Your objective -> In the data below, find the line that contains "herkömmlichem Futter enthalten" and the line that contains "Woiwodschaftliches Veterinärinspektorat in". Copy both, plus every line between them, exactly.

Data to use ->
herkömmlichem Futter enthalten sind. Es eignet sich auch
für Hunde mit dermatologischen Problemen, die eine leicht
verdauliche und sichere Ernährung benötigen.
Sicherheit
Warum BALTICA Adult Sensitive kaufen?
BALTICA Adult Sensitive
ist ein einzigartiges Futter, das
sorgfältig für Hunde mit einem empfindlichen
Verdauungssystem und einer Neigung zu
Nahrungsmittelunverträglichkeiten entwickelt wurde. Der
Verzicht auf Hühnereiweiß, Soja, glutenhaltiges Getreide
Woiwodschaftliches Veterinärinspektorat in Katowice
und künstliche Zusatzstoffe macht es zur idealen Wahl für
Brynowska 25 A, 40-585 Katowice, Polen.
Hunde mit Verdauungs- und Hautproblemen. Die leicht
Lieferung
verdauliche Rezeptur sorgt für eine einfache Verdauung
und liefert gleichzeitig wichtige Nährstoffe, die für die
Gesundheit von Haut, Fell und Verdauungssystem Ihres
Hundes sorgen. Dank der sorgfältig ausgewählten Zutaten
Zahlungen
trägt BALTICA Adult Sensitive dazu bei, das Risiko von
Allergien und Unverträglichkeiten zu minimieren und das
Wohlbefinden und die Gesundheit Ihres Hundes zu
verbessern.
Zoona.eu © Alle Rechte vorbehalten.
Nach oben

---

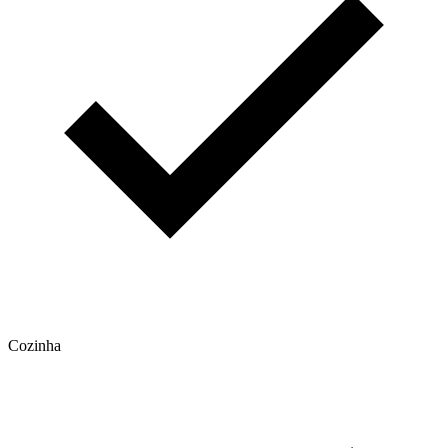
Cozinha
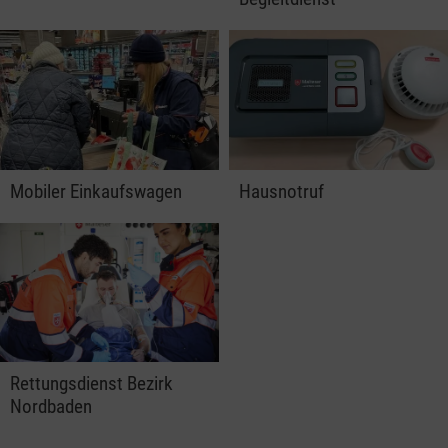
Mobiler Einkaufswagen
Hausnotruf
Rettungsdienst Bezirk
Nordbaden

Output for this exercise ->
herkömmlichem Futter enthalten sind. Es eignet sich auch
für Hunde mit dermatologischen Problemen, die eine leicht
verdauliche und sichere Ernährung benötigen.
Sicherheit
Warum BALTICA Adult Sensitive kaufen?
BALTICA Adult Sensitive
ist ein einzigartiges Futter, das
sorgfältig für Hunde mit einem empfindlichen
Verdauungssystem und einer Neigung zu
Nahrungsmittelunverträglichkeiten entwickelt wurde. Der
Verzicht auf Hühnereiweiß, Soja, glutenhaltiges Getreide
Woiwodschaftliches Veterinärinspektorat in Katowice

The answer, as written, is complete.